## WHAT IS BEING ASKED
For this exercise, the lines from the one with "Jacobsen Stühle & Sofas" through the final line of the data below are to be transcribed exactly, and pictures are to be skipped.

(Extracted page text data)

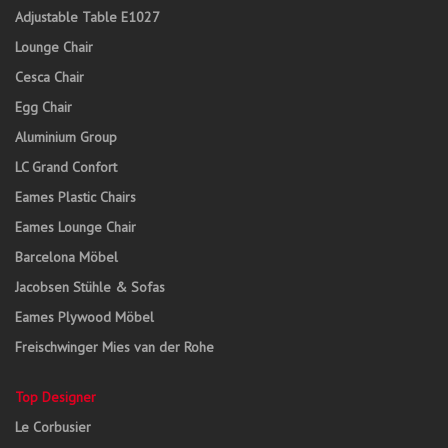
Adjustable Table E1027
Lounge Chair
Cesca Chair
Egg Chair
Aluminium Group
LC Grand Confort
Eames Plastic Chairs
Eames Lounge Chair
Barcelona Möbel
Jacobsen Stühle & Sofas
Eames Plywood Möbel
Freischwinger Mies van der Rohe
Top Designer
Le Corbusier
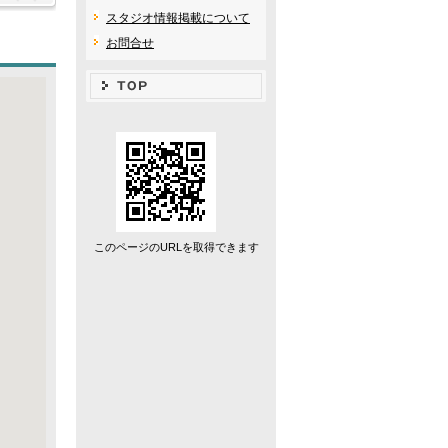
スタジオ情報掲載について
お問合せ
このページのURLを取得できます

## RESULT OF THE TASK
Jacobsen Stühle & Sofas
Eames Plywood Möbel
Freischwinger Mies van der Rohe
Top Designer
Le Corbusier
スタジオ情報掲載について
お問合せ
このページのURLを取得できます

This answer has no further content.